Apuntes II
Aunque yo nací como casi todos los niños de mi generación en el año 1977 en una gran ciudad (nada y más nada menos que Bilbao) y crecí en una capital de provincias como Vitoria, mi padre se jubiló muy pronto por enfermedad, cuando yo tenía 9 años y él 54, y eso me permitió tener unas vacaciones que supongo que eran la envidia del resto de niños pero que para mí eran lo normal: 3 meses en el pueblo, primero compartiendo casa con mis abuelos y después en nuestra propia casa, construida en una antigua panadería, con un horno de adobe como una habitación de grande donde fantaseaba si no habría un muerto escondido, porque mis padres nunca habían tenido la curiosidad de abrirlo.

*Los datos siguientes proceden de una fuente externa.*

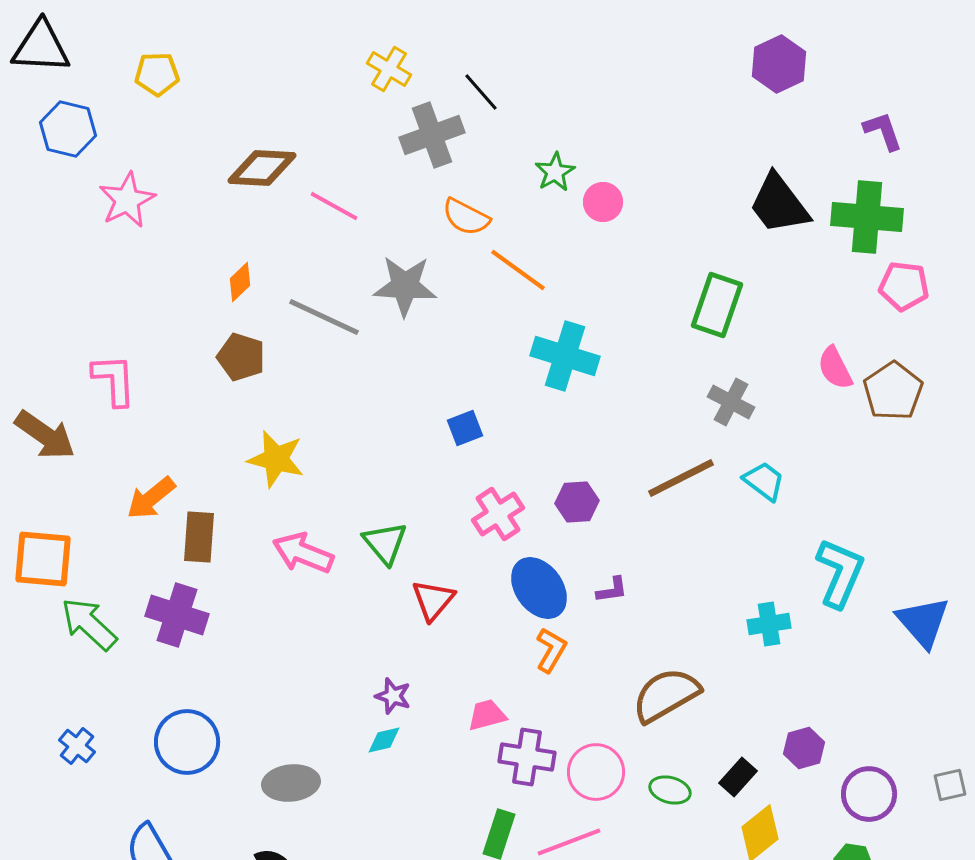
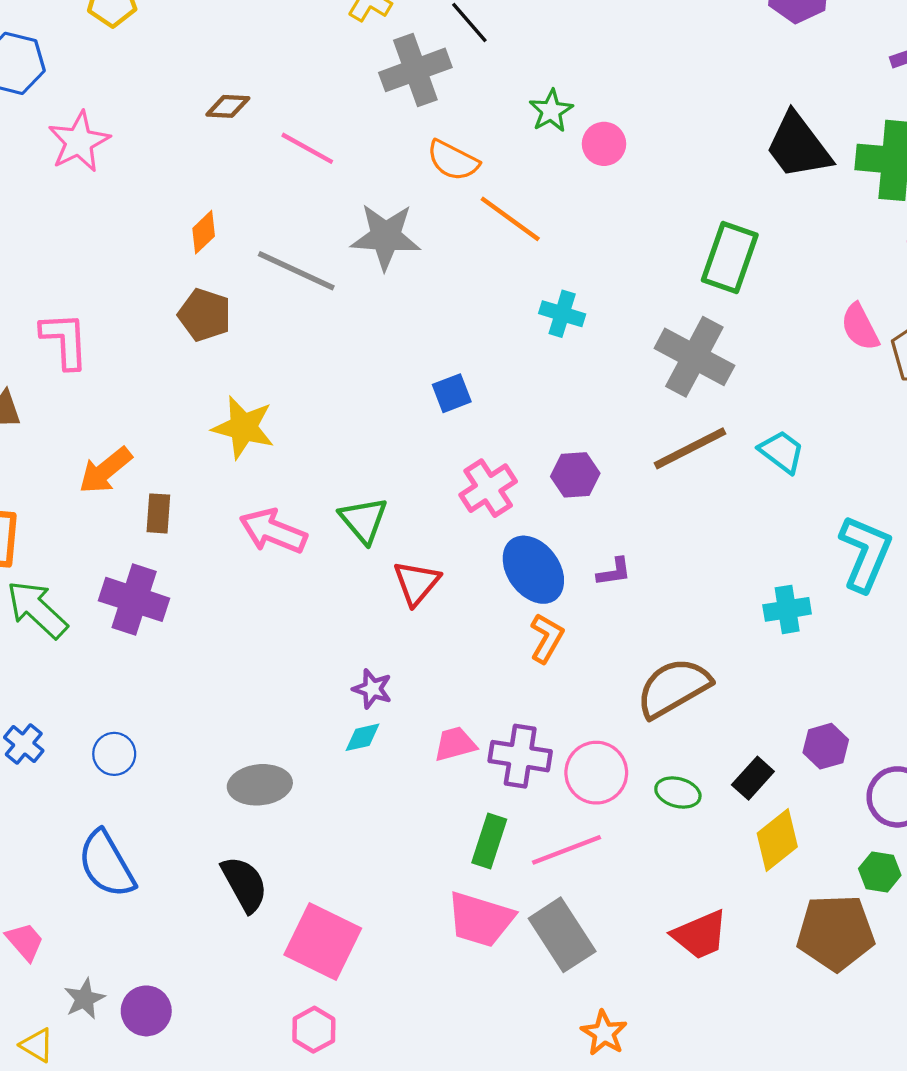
brown diamond: (262, 168) -> (228, 106), size x0.6
cyan cross: (565, 356) -> (562, 314), size x0.6
gray cross: (731, 402) -> (694, 357), moved, size x1.5
brown rectangle: (199, 537) -> (158, 513), size x0.7
pink trapezoid: (487, 715) -> (455, 744), moved
blue circle: (187, 742) -> (114, 754), moved, size x0.6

Las historias de muertos eran normales en el pueblo. No solo entre la pandilla de los «mayores» que nos asustaban a los «pequeños» con historias de miedo contadas en la puerta del cementerio viejo, en total oscuridad, sino en cualquier conversación familiar. Siempre había alguien a quien dar el pésame o siempre había una historia con final trágico que se explicaba con intención moralizadora: «Mira el Pablo, que tenía 15 años cuando por andar descalzo pisó un clavo oxidado y como entonces no había vacunas, murió de tétanos» (yo tomaba nota mental: no caminar jamás descalza bajo posible pena de muerte) o «mira el no sé cuál que se puso a cruzar el río y justo entonces vino la riada y nunca más lo encontraron» (nota mental: no acercarse al río si había llovido mucho) o «Pobre Fulanita que se cayó del carro cuando volvían de segar y parecía que no se había hecho nada, pero a los tres días se murió de golpe» (nota mental: no hacer el tonto si los primos de mi madre me dejaban subir al tractor).
Los miedos que me transmitían no eran miedos de ciudad, no; eran miedos de que sucediese una desgracia y el médico no llegara a tiempo, o a caer en una sima y que nadie se enterase, o que te picara una culebra y no hubiera solución… Miedos, ahora lo veo, que solo pueden surgir en una «España vacía» y que desde luego mis compañeros de universidad no compartían.
También las preocupaciones familiares de esos días en el pueblo, aún siendo ya otros tiempos, eran cosas como no oír al panadero (que venía dos días a la semana y anunciaba su llegada con el claxon) y quedarnos sin pan, por ejemplo. Siempre había que estar alerta y ser muy previsor para que no faltase de nada. Aunque teníamos coche, la idea de cogerlo e ir a comprar a la capital no parecía algo que a mis padres se les pasara por la cabeza. A la capital solo íbamos un par de veces en todo el verano, a hacer papeleos o algún trámite oficial y mientras tanto dejar que «la niña se entretenga un rato con papeles viejos» (es decir, a dejarme sentada en la sala de investigación de la biblioteca).
Aquel era el universo en el que había crecido, en el que no se contemplaba ir al cine (no fui por primera vez hasta que no tuve 13 años, cuando mi hermano mayor cumplió 16 y mis padres nos dieron dinero para las entradas, como algo excepcional) ni al teatro (empecé a ir a partir de los 18, cuando regalaban entradas en el periódico y mi padre iba a primera hora a la redacción con el cupón recortado para ser uno de los 4 primeros y poder darle ese lujo a su hija) ni comprar libros por puro placer (sí comprábamos los de clase y algunos de historia). Por eso, cada vez que ya en Barcelona, con mi máster, mi trabajo, mis vecinos extranjeros economistas… alguien me proponía ir al cine, yo me lo pensaba mucho (y no digamos ya ir al teatro o a algún concierto).
Cada vez que volvía del pueblo de Soria a Barcelona y el autobús me escupía en Barcelona Sants (ahora es en Nord) me sentía totalmente fuera de lugar. Toda aquella gente, todas esas luces, los ruidos… no eran mi mundo y sin embargo allí estaba, como una más. Si cogía un avión para ir a Londres a ver a una amiga, no dejaba de pensar en lo maravilloso que era poder hacer algo así y en qué pensaría mi abuelo si me viera. El día que hice el viaje imposible Buenos Aires-Madrid-Soria-Ciria, me tiré reventada sobre mi colchón de lana tras la multitud de trayectos y medios de transporte con una mochila a la espalda repleta de libros de la calle Corrientes, y casi me pareció que más que un viaje en el espacio, había sido un viaje en el tiempo.
Porque viajar a esa «España vacía» (o «vaciada») en la que yo me he criado y desde la que escribo ahora, es viajar realmente en el tiempo.